Wicked weather

Published 12:29 am Saturday, September 27, 2008

Ominous-looking clouds rolled through the area on Friday, prompting the National Weather Service to issue three separate tornado warnings and most schools to launch tornado drills.

At 10:59 a.m. Friday, the National Weather Service in Wakefield issued a tornado warning for south central Southampton County, and for western Hertford County and northeastern Northampton County, N.C.

The tornado warning, which expired at 11:45 a.m., was issued after local law enforcement spotted a tornado 13 miles south of Murfreesboro, N.C., near the town of Aulander, N.C. The tornado was reported moving north, toward Virginia, at 25 mph.

By noon, the weather service reported that a severe thunderstorm, capable of producing a tornado, was on Doppler radar near Newsoms. The storm was headed north at 24 mph. Five minutes later, a second tornado warning went into effect for Franklin, southwestern Isle of Wight County and eastern Southampton County. The warning expired at 12:45 p.m.

A third tornado warning was issued at 1:59 p.m. for eastern Prince George, northwestern Surry, and northeastern Sussex counties, but was cancelled at 2:34 p.m. after the storm weakened.

Jessica Gibbs, a 17-year-old senior at Southampton Academy in Courtland, said there were two tornado drills at the school Friday — the first was during second period at about 11:30 a.m., and the second about an hour later, during third period.

“I was in my yearbook class,” Gibbs said. “We were in a doublewide trailer. Our teacher came in and told us the weather was bad. Then the intercom came on and told us to go into our tornado drill.”

Gibbs said she and other students went into the building and waited in a classroom. After a half-hour had passed, “the intercom came back on and told us to go back to class,” Gibbs said.

But about 30 minutes later, the school initiated a second tornado drill.

“I was meeting with my guidance counselor,” Gibbs said. “The second drill started and I went to the ‘Bat Cave,’” a room inside the school with brick walls and no windows. “I got 10 text messages from people — some of them said ‘Aaaah! You’re gonna die!’ One of my friends was hiding under the librarian’s desk, crying.”

Gibbs said she and other students in the “Bat Cave” could hear the rain and the wind whipping outside, but nothing else. About 15-20 minutes later, the second tornado drill was over.

“The courtyard was flooded,” Gibbs said. “There was about a foot of water in there.”

Mercer Neale, the school’s headmaster, confirmed that there were two tornado drills. “The kids were great,” he said. “They were very cooperative.”

Charles Turner, the superintendent of Southampton County’s schools, said that all of the schools in the district also had tornado drills on Friday.

In Isle of Wight County, one school, Windsor Middle, went into a full tornado drill at about 12:15 p.m., according to Katherine Goff, the county school district’s public information officer. Three other schools in the district — Carrsville Elementary, Windsor Elementary, and Windsor High School —monitored the weather situation closely.

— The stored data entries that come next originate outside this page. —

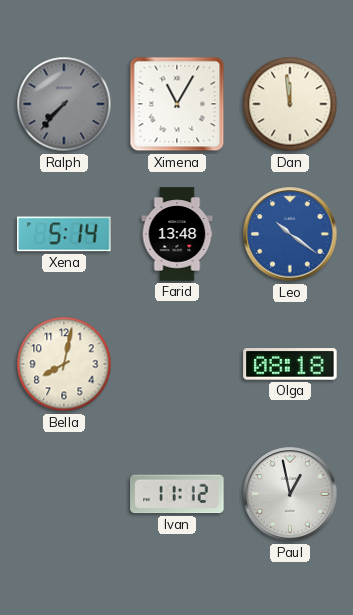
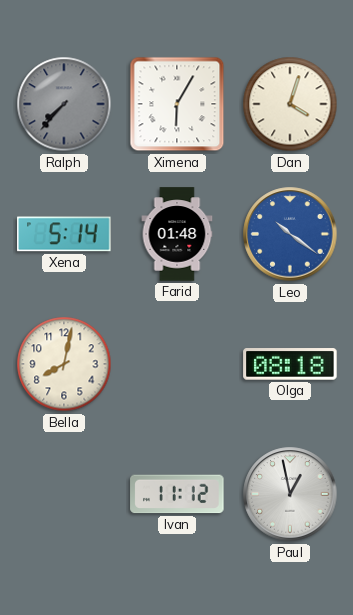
Ximena: 11:05 -> 6:05
Dan: 11:59 -> 4:03
Farid: 13:48 -> 01:48
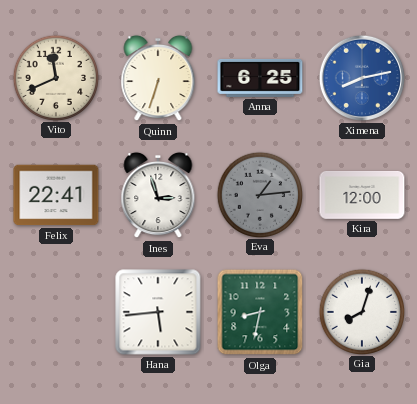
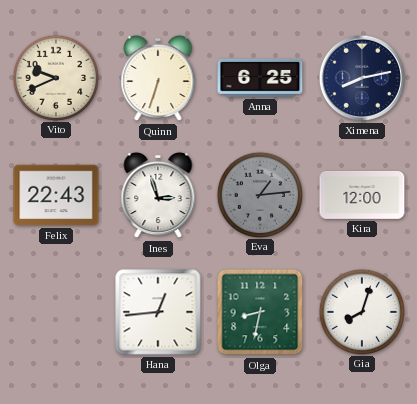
Vito: 11:41 -> 9:41
Ximena dial: blue -> navy
Felix: 22:41 -> 22:43
Hana: 5:44 -> 12:44
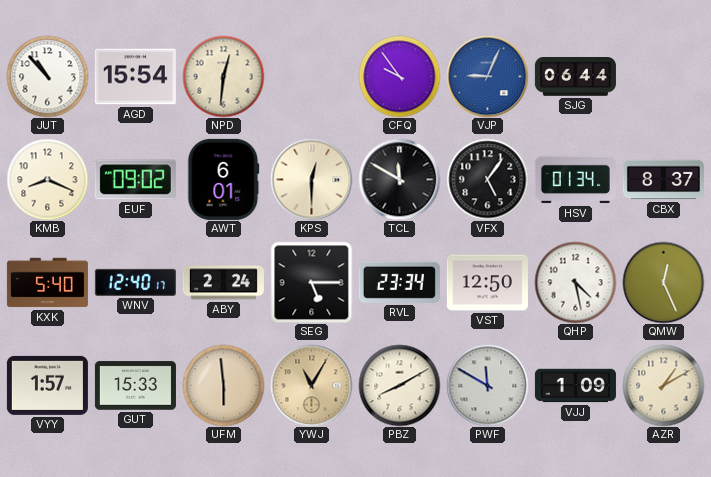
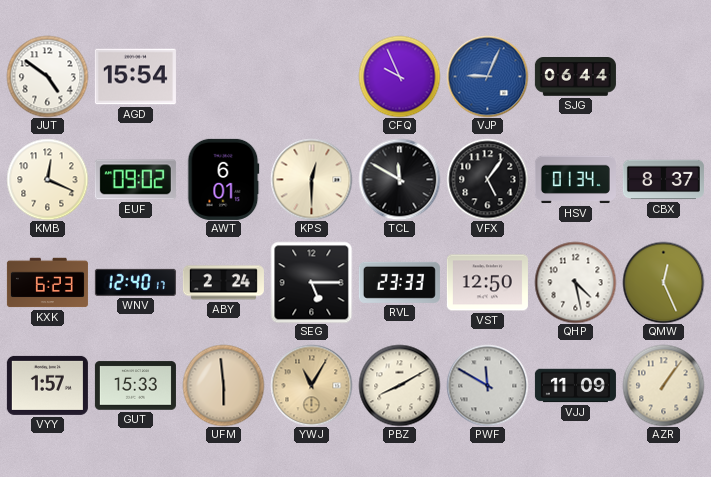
JUT: 10:53 -> 4:51
NPD: 12:31 -> none
CFQ: 9:54 -> 9:56
KMB: 8:19 -> 12:19
KXK: 5:40 -> 6:23
RVL: 23:34 -> 23:33
VJJ: 1:09 -> 11:09
AZR: 1:10 -> 1:06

“They kept in contact with the county’s emergency services,” said Goff. “Everyone was in place and ready to put a (tornado) drill into place. They made sure all of the kids were in the building. The high school held buses until the warning was lifted.”

Isle of Wight Academy also conducted a tornado drill Friday, from 12:10 to 12:50 p.m., according to the school’s headmaster, Ben Vaughan.

The students “executed the plan very well,” said Vaughan. “We were pleased with the way it went today.”

The Childen’s Center in Franklin also held a tornado drill, taking kids there to a safe area of the building until the warning expired.

Franklin City Schools were prepared to do a tornado drill, if needed, too.

“We had all of our schools on alert,” said Rick Clemons, assistant superintendent. “Students in the modulars at Joseph P. King Middle School and S.P. Morton Elementary were moved into the buildings. We were in constant contact with building level administrators.”

Chuck Penn, a spokesman with Dominion Power, said that there were no reports of downed power lines or people without electric service in Southampton or Isle of Wight counties, or in Franklin.